"According to quantum theory, the ground state, or lowest energy state, of a pendulum is not just sitting at the lowest energy point, pointing straight down. That would have both a definite position and a definite velocity, zero. This would be a violation of the uncertainty principle, which forbids the precise measurement of both position and velocity at the same time. The uncertainty in the position multiplied by the uncertainty in the momentum must be greater than a certain quantity, known as Planck's constant - a number that is too long to keep writing down, so we use a symbol for it: ħ." (Stephen W Hawking, "The Universe in a Nutshell", 2001)
"To describe how quantum theory shapes time and space, it is helpful to introduce the idea of imaginary time. Imaginary time sounds like something from science fiction, but it is a well-defined mathematical concept: time measured in what are called imaginary numbers. […] Imaginary numbers can then be represented as corresponding to positions on a vertical line: zero is again in the middle, positive imaginary numbers plotted upward, and negative imaginary numbers plotted downward. Thus imaginary numbers can be thought of as a new kind of number at right angles to ordinary real numbers. Because they are a mathematical construct, they don't need a physical realization […]" (Stephen W Hawking, "The Universe in a Nutshell", 2001)

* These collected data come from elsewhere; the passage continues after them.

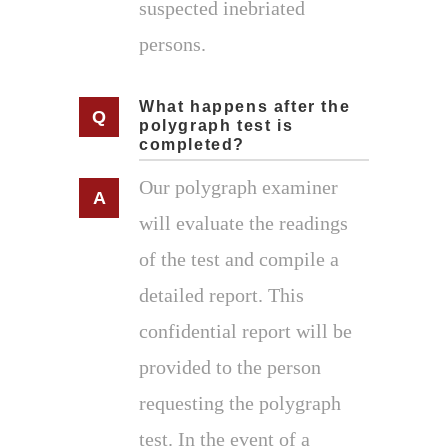
suspected inebriated
persons.
What happens after the
polygraph test is
completed?
Our polygraph examiner
will evaluate the readings
of the test and compile a
detailed report. This
confidential report will be
provided to the person
requesting the polygraph
test. In the event of a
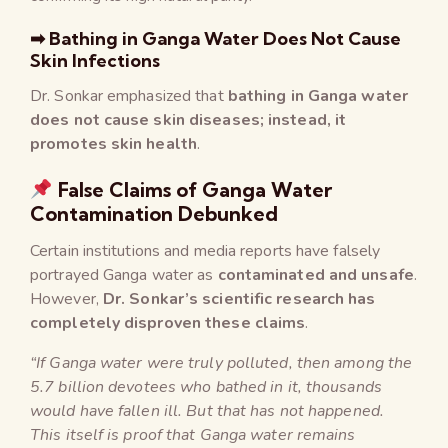
➡ Bathing in Ganga Water Does Not Cause
Skin Infections
Dr. Sonkar emphasized that
bathing in Ganga water
does not cause skin diseases; instead, it
promotes skin health
.
False Claims of Ganga Water
Contamination Debunked
Certain institutions and media reports have falsely
portrayed Ganga water as
contaminated and unsafe
.
However,
Dr. Sonkar’s scientific research has
completely disproven these claims
.
“If Ganga water were truly polluted, then among the
5.7 billion devotees who bathed in it, thousands
would have fallen ill. But that has not happened.
This itself is proof that Ganga water remains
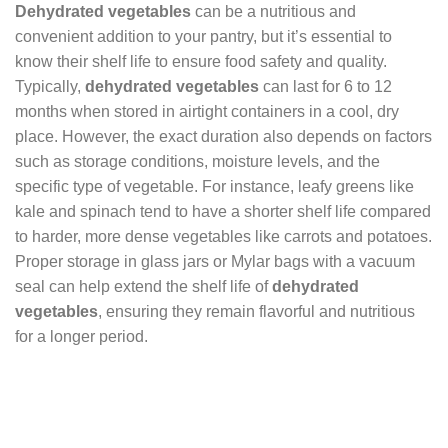
Dehydrated vegetables
can be a nutritious and
convenient addition to your pantry, but it’s essential to
know their shelf life to ensure food safety and quality.
Typically,
dehydrated vegetables
can last for 6 to 12
months when stored in airtight containers in a cool, dry
place. However, the exact duration also depends on factors
such as storage conditions, moisture levels, and the
specific type of vegetable. For instance, leafy greens like
kale and spinach tend to have a shorter shelf life compared
to harder, more dense vegetables like carrots and potatoes.
Proper storage in glass jars or Mylar bags with a vacuum
seal can help extend the shelf life of
dehydrated
vegetables
, ensuring they remain flavorful and nutritious
for a longer period.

"At the basis of the impossibility of making reliable predictions for systems such as the atmosphere, there is a phenomenon known today as the butterfly effect. This deals with the progressive limitless magnification of the slightest imprecision (error) present in the measurement of the initial data (the incomplete knowledge of the current state of each molecule of air), which, although in principle negligible, will increasingly expand during the course of the model’s evolution, until it renders any prediction on future states (atmospheric weather conditions when the forecast refers to more than a few days ahead) completely insignificant, as these states appear completely different from the calculated ones." (Cristoforo S Bertuglia & Franco Vaio, "Nonlinearity, Chaos, and Complexity: The Dynamics of Natural and Social Systems", 2003)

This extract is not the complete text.